To be fair, I probably just need to go over accidental references that somehow ended up inside the files, as you said @princec. GZIPOutputStream definitely is an alternative—the only thing that would worry me about using that is the performance when files need to be compressed prior to being saved. I’ve got quite a lot of things going on inside this game, performance is thus quite a concern. :slight_smile:

Performance is only a concern when it’s concerning.

-Xprof

Cas :slight_smile:

Oh @princec, performance already is an issue. :point:

There are a lot of things that are concerning when it comes to this game. :slight_smile:

What I’m getting at, is measure it before you go trying to make it fast.

Cas :slight_smile:

When I think about implementing saving and loading, I am also including things like figuring out how to set and update a default file folder. Is it so obvious how to do this? I would include this aspect in a tutorial. The short answer is that this can be provided via util.Properties, but I probably overthought it and got a little complicated with coding the default to be updated whenever a new file folder is used. Also, tutorial would include how to set up a MenuBar correctly with a save/load and import/export. Making space for a MenuBar on a game screen (if you use one) can be annoying. Also, little things like tracking high scores or other user properties for different users might also require management and all this is separate from storing the state of a game.

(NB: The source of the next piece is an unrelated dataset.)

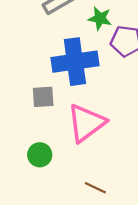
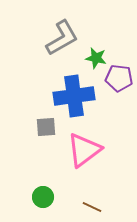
green circle: (40, 155) -> (43, 197), moved

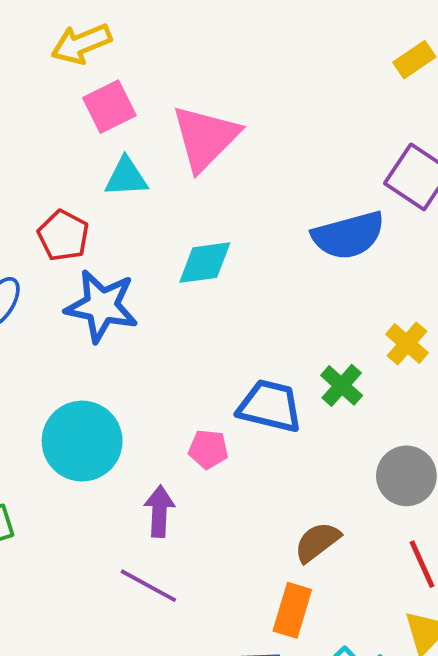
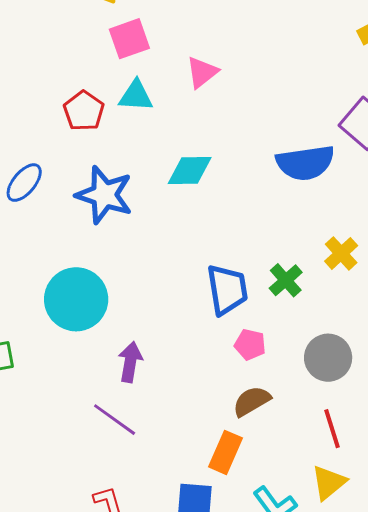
pink triangle: (205, 138) -> (202, 72), size x0.6
red pentagon: (63, 236) -> (84, 111), moved
blue trapezoid: (270, 406) -> (227, 290), turned 60
pink pentagon: (208, 449) -> (250, 345), moved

As for storing game state, for the simple stuff I am doing, XML is working. I went through a bit of a quandary before deciding what forms to use for incoming and outgoing. I got scared off of using Serialization, in part because of a nightmare story from a friend working on a contract on a Java project with faulty Serialization that was crashing the program, and not wanting to maintain or upgrade “older version” save files. (At least with XML, you can always inspect the contents easily, even if you can’t load the files.) But from what princec says, a lot of the fears about Serialization are overstated, and it actually works fine.